Custom Slash Commands

A custom slash command is a Markdown file whose body becomes a reusable prompt template, invoked by its filename as /name.

Why it matters

Teams accumulate prompts they retype daily — “review this diff for security issues”, “write a conventional-commit message”, “update the changelog”. Hard-coding them as files makes them versioned, shareable, and one keystroke away, so the prompt that works lives in git instead of in someone’s head. Combined with arguments (command-arguments-arguments) and a tool allowlist (frontmatter-allowed-tools), a command becomes a tiny, reviewable automation — closer to a script than a snippet.

How it works

Drop a .md file in a commands directory; the basename (sans .md) is the command name and the file body is the prompt injected when you run it.

LocationScopeShown as
.claude/commands/project (committed, shared)(project)
~/.claude/commands/personal (all your repos)(user)
  • No restart needed — files are picked up live; /help lists them alongside built-ins.
  • Optional YAML frontmatter sets description, argument-hint, allowed-tools, model (see frontmatter-allowed-tools).
  • The body is just a prompt: write the instructions you’d otherwise type. It is sent to the model, which then plans and calls tools normally.
  • Two power features inside the body: a line beginning ! runs a shell command and inlines its output; a @path reference pulls a file into context. $ARGUMENTS / $1 splice in invocation args.
  • Subdirectories create namespaces (see namespaced-project-commands).

Example

.claude/commands/changelog.md:

---
description: Draft a CHANGELOG entry from staged changes
allowed-tools: Bash(git diff:*)
---
Summarize the staged diff below into a Keep-a-Changelog entry
under "## [Unreleased]". Group as Added/Changed/Fixed.
 
Staged diff:
!`git diff --cached`

Running /changelog executes git diff --cached, feeds the real diff to the model, and gets back a formatted entry — no copy-paste.

Pitfalls

  • It runs as a prompt, not deterministic code.
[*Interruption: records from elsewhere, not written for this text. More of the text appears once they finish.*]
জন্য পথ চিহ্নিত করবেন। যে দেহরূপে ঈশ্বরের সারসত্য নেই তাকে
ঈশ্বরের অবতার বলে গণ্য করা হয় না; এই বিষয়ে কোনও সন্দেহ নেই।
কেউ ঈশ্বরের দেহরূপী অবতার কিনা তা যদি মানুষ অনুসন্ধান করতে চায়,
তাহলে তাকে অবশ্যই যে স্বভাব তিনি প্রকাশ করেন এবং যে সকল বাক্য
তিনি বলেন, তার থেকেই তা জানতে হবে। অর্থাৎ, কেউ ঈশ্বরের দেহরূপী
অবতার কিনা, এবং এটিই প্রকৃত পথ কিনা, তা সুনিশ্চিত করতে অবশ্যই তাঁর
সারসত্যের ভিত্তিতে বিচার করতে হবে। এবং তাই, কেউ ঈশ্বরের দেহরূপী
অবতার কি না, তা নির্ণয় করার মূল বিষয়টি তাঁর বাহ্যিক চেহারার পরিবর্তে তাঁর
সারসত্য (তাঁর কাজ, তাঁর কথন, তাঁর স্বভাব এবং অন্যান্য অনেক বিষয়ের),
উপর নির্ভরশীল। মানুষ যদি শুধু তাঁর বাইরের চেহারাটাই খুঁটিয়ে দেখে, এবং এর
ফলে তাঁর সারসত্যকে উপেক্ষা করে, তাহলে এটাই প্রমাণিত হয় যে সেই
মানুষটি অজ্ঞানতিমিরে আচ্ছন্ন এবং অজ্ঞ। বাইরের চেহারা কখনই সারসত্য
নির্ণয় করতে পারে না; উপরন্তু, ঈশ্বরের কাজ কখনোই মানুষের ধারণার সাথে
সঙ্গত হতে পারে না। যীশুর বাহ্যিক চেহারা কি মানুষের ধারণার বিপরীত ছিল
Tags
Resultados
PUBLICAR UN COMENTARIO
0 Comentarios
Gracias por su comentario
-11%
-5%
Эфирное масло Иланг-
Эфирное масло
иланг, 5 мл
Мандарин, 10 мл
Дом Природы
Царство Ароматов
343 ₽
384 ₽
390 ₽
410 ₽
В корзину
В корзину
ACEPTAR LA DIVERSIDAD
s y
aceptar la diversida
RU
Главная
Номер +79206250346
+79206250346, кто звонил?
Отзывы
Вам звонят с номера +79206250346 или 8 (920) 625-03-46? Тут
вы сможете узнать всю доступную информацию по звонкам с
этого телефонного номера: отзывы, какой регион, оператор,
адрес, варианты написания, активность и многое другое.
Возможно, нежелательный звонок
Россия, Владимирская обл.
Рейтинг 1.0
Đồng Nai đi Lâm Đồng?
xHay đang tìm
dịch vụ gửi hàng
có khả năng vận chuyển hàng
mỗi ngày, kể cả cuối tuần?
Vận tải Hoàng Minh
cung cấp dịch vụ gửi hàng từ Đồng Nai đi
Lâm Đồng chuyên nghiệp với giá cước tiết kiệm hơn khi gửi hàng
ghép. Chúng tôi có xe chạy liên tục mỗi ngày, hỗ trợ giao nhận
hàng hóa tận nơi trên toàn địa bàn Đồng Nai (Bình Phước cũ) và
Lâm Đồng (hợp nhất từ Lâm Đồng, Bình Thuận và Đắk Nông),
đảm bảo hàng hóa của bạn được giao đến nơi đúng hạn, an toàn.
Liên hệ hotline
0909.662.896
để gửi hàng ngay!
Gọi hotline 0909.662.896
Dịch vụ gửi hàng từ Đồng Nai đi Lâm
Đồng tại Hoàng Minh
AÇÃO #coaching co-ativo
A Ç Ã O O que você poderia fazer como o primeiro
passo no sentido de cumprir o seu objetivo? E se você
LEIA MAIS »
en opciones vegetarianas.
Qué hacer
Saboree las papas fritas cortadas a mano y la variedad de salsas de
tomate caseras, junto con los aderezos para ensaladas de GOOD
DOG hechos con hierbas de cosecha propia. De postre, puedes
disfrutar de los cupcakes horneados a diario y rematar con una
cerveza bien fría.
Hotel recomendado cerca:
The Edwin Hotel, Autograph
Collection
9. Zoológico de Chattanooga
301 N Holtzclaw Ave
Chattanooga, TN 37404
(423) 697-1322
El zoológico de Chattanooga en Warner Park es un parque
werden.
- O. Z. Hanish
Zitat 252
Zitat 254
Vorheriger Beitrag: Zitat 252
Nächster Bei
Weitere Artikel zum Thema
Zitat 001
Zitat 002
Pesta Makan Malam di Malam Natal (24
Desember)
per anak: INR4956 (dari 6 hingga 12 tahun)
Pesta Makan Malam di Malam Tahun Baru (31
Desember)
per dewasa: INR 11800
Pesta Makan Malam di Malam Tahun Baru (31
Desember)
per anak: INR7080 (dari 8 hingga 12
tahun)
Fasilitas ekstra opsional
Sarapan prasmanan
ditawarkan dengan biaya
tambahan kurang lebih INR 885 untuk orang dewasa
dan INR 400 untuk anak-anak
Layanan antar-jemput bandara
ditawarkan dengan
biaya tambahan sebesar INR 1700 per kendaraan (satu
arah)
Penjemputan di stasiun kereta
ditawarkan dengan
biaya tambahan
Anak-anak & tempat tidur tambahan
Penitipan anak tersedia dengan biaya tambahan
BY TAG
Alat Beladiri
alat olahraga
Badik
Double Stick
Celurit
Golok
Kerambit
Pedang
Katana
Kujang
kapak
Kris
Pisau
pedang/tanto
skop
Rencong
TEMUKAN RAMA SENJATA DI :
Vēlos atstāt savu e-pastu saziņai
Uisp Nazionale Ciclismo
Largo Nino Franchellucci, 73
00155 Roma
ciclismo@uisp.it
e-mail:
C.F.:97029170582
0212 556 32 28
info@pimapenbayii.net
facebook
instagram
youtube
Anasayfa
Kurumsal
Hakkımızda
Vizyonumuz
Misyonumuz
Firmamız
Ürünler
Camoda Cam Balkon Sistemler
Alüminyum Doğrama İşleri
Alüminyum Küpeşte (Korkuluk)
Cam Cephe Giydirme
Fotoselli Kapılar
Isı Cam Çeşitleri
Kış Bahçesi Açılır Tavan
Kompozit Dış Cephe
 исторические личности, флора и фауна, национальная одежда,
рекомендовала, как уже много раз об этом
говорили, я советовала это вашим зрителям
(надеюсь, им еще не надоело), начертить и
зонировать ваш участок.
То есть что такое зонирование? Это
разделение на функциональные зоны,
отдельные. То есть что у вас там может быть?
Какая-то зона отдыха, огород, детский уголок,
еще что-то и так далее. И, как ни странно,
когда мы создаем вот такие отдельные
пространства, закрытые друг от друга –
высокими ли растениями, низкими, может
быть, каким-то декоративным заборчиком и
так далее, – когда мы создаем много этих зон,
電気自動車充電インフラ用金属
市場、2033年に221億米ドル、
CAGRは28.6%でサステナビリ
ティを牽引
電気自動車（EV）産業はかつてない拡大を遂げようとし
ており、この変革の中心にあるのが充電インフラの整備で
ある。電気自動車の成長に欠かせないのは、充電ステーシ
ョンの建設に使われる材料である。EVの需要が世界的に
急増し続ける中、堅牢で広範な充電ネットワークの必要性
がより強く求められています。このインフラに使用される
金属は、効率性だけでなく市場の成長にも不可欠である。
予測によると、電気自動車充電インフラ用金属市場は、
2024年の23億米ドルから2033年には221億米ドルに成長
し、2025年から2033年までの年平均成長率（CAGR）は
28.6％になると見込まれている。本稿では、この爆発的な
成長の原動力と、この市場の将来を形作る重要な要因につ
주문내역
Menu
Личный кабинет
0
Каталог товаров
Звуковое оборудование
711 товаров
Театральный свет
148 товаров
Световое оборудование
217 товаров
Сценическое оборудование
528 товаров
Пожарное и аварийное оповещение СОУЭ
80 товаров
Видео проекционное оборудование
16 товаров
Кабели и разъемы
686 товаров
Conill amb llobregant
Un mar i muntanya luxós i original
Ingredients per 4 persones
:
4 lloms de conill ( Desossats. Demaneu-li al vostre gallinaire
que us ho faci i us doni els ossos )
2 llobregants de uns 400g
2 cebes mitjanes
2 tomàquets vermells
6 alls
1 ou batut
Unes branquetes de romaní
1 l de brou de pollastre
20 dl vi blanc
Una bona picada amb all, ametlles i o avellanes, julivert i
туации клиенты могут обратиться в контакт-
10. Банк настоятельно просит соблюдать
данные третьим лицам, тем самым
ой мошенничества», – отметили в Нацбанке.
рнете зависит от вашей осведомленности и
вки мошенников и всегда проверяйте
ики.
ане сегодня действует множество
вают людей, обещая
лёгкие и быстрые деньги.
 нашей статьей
The model still interprets it; phrasing matters, and output varies run to run.
  • ! commands execute on your shell. A command file is executable intent — review shared ones, and scope allowed-tools so they don’t prompt mid-run.
  • Filename = command name. Spaces or odd chars in the filename make a clumsy command; use kebab-case basenames.
  • Stale committed commands. A (project) command outlives its author; an out-of-date prompt silently misleads teammates — treat them like code in review.